The Propulsion team is working with the aim of providing a specially developed engine for the experimental rockets. Students from numerous disciplines are introduced to the complex rocket engine system and develop technical solutions in subsystems such as injection, ignition, cooling or integration. In this area, close cooperation is maintained with the Institute of Gas Turbines, Aerospace Propulsion (GLR) at the TU Darmstadt. Currently, bachelor/master theses as well as project work on the engine or on a designated test bed are being carried out.
About the engine:
The engine will use the liquid fuels ethanol and nitrous oxide (laughing gas) and is designed to deliver a thrust of 2000 N. The oxidizer will be cooled to -70°C to optimize the performance of the rocket. The propellants are transported into the combustion chamber by an appropriate internal pressure in the tanks, making the development of complex turbo pumps unnecessary. In the current iteration, an exhaust gas velocity of 2200 m/s (corresponding to a specific impulse of 225s) at a fuel mass flow of about 1Kg/s is to be achieved.

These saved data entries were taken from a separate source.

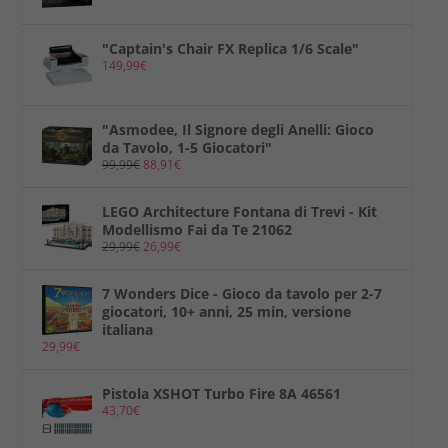
"Captain's Chair FX Replica 1/6 Scale"
149,99
€
"Asmodee, Il Signore degli Anelli: Gioco
da Tavolo, 1-5 Giocatori"
99,99
€
88,91
€
LEGO Architecture Fontana di Trevi - Kit
Modellismo Fai da Te 21062
29,99
€
26,99
€
7 Wonders Dice - Gioco da tavolo per 2-7
giocatori, 10+ anni, 25 min, versione
italiana
29,99
€
Pistola XSHOT Turbo Fire 8A 46561
43,70
€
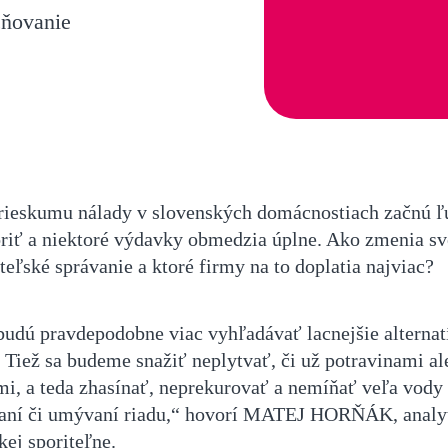
cňovanie
rieskumu nálady v slovenských domácnostiach začnú ľ
oriť a niektoré výdavky obmedzia úplne. Ako zmenia sv
teľské správanie a ktoré firmy na to doplatia najviac?
budú pravdepodobne viac vyhľadávať lacnejšie alternat
. Tiež sa budeme snažiť neplytvať, či už potravinami a
mi, a teda zhasínať, neprekurovať a nemíňať veľa vody 
aní či umývaní riadu,“ hovorí MATEJ HORŇÁK, analy
kej sporiteľne.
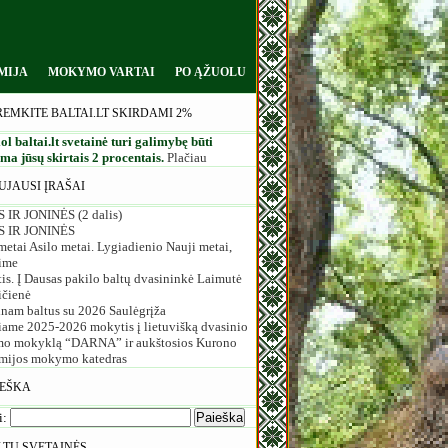
MIJA
MOKYMO VARTAI
PO ĄŽUOLU
REMKITE BALTAI.LT SKIRDAMI 2%
ol baltai.lt svetainė turi galimybę būti
a jūsų skirtais 2 procentais.
Plačiau
UJAUSI ĮRAŠAI
 IR JONINĖS (2 dalis)
S IR JONINĖS
etai Asilo metai. Lygiadienio Nauji metai,
ime
is. Į Dausas pakilo baltų dvasininkė Laimutė
ičienė
inam baltus su 2026 Saulėgrįža
iame 2025-2026 mokytis į lietuvišką dvasinio
o mokyklą “DARNA” ir aukštosios Kurono
mijos mokymo katedras
IEŠKA
i:
LTŲ SVETAINĖS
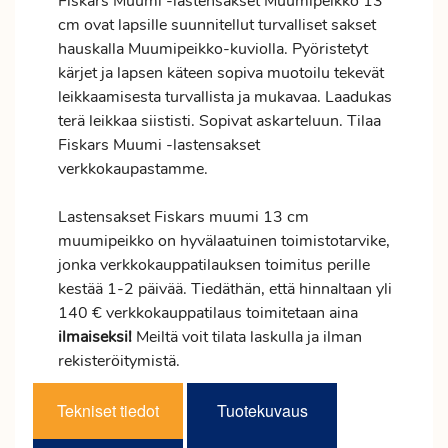
Fiskars Muumi -lastensakset Muumipeikko 13
cm ovat lapsille suunnitellut turvalliset sakset
hauskalla Muumipeikko-kuviolla. Pyöristetyt
kärjet ja lapsen käteen sopiva muotoilu tekevät
leikkaamisesta turvallista ja mukavaa. Laadukas
terä leikkaa siististi. Sopivat askarteluun. Tilaa
Fiskars Muumi -lastensakset
verkkokaupastamme.
Lastensakset Fiskars muumi 13 cm
muumipeikko on hyvälaatuinen toimistotarvike,
jonka verkkokauppatilauksen
toimitus
perille
kestää 1-2 päivää. Tiedäthän, että hinnaltaan yli
140 € verkkokauppatilaus toimitetaan aina
ilmaiseksi!
Meiltä voit tilata laskulla ja ilman
rekisteröitymistä.
Tekniset tiedot
Tuotekuvaus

The current work is focused on the design of an extended ignition unit for the test bench iteration of the engine. This is operated with gaseous hydrogen and oxygen. A cooling system for the flame tube is used, which is to be qualified in the test campaign, as well as the injection element for further development on the engine.
Furthermore, work is being carried out to set up a test stand for research and test operation, as well as for simulation and flow optimization of the injection system, combustion chamber and nozzle. In addition, conceptual work and simulations for cooling the entire engine are being carried out.

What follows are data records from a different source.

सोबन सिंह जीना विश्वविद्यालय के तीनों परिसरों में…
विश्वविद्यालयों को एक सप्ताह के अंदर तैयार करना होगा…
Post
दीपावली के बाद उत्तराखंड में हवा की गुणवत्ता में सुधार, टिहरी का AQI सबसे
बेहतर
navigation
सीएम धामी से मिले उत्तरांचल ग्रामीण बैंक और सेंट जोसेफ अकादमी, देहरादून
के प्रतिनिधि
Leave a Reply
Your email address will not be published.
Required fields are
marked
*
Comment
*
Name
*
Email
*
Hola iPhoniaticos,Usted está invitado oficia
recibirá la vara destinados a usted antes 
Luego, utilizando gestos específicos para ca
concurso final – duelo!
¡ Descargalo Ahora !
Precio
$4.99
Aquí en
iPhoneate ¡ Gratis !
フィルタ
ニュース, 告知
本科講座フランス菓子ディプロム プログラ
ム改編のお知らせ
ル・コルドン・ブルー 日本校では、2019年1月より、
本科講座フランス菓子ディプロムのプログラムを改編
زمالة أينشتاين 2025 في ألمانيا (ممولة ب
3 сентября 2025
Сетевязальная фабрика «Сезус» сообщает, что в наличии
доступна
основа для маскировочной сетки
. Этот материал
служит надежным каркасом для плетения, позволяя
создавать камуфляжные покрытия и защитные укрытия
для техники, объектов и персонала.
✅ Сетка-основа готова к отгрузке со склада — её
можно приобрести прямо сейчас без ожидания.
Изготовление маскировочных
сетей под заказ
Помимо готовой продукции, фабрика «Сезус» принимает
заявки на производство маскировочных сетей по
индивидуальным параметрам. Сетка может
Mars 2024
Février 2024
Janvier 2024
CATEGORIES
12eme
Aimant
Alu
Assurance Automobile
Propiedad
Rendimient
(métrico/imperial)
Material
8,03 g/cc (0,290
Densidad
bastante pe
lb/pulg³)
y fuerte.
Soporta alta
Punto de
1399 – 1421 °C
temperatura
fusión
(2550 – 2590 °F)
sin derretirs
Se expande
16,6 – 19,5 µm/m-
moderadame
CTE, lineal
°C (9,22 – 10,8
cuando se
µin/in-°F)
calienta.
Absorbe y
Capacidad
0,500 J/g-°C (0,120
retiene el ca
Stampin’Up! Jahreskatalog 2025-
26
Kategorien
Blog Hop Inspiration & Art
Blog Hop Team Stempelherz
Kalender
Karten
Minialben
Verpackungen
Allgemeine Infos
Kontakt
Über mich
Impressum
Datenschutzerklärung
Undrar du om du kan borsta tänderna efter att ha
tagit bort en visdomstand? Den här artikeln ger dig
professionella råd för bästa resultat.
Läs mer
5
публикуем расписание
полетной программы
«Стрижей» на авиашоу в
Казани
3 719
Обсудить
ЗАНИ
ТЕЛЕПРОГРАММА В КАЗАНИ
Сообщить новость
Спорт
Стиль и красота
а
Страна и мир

Currently, a toolbox implemented in Python is being developed, which combines the calculation bases of many individual subsystems and enables the optimization of the entire engine system. At the same time, the toolbox serves as a “library” for previously acquired knowledge of the team and should also make it easier for new members to get started
Further subsystem test campaigns are planned, such as a cold-flow injector test carrier and an oxidizer cooling process based on dry ice.
Once the individual systems are sufficiently qualified, the combustion process will be investigated and optimized in an initial test phase of the entire engine. Finally, the further development to flight hardware, which places high demands on weight and durability, is planned.